What is required:
From the entries below, work out how many lines contain the string "cobertura"; answer with the number alone.

[Data supplied — start]

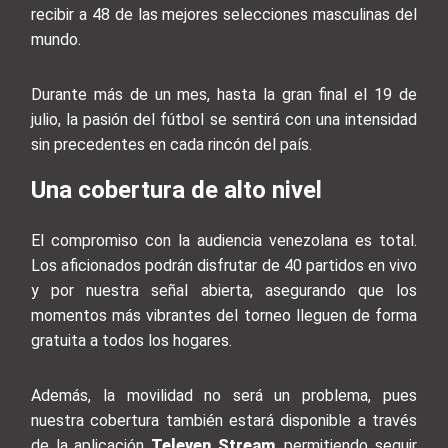
recibir a 48 de las mejores selecciones masculinas del
mundo.
Durante más de un mes, hasta la gran final el 19 de
julio, la pasión del fútbol se sentirá con una intensidad
sin precedentes en cada rincón del país.
Una cobertura de alto nivel
El compromiso con la audiencia venezolana es total.
Los aficionados podrán disfrutar de 40 partidos en vivo
y por nuestra señal abierta, asegurando que los
momentos más vibrantes del torneo lleguen de forma
gratuita a todos los hogares.
Además, la movilidad no será un problema, pues
nuestra cobertura también estará disponible a través
de la aplicación
Televen Stream
, permitiendo seguir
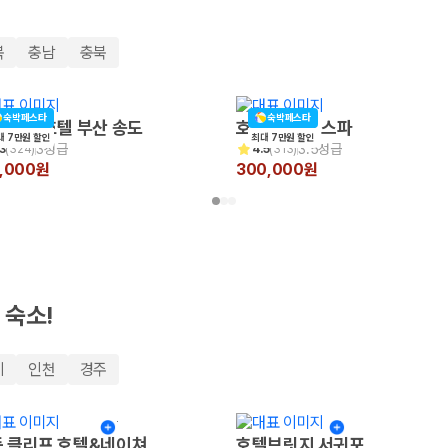
북
충남
충북
숙박페스타
숙박페스타
 비치 호텔 부산 송도
호텔포레 더 스파
대 7만원 할인
최대 7만원 할인
3성급
3.5성급
3
(
324
)
4.5
(
313
)
0,000원
300,000원
 보험 조건, 예약 가능 차량을 한 번에 비교할 수 있습니다.
 숙소!
기
인천
경주
 클리프 호텔&네이쳐
호텔브릿지 서귀포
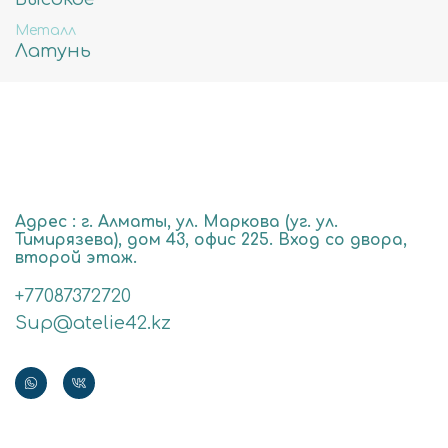
Металл
Латунь
Адрес : г. Алматы, ул. Маркова (уг. ул.
Тимирязева), дом 43, офис 225. Вход со двора,
второй этаж.
+77087372720
Sup@atelie42.kz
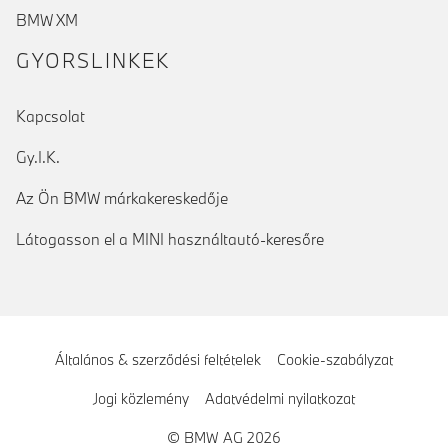
BMW XM
GYORSLINKEK
Kapcsolat
Gy.I.K.
Az Ön BMW márkakereskedője
Látogasson el a MINI használtautó-keresőre
Általános & szerződési feltételek
Cookie-szabályzat
Jogi közlemény
Adatvédelmi nyilatkozat
© BMW AG 2026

[Data supplied — finish]

Solved problem:
2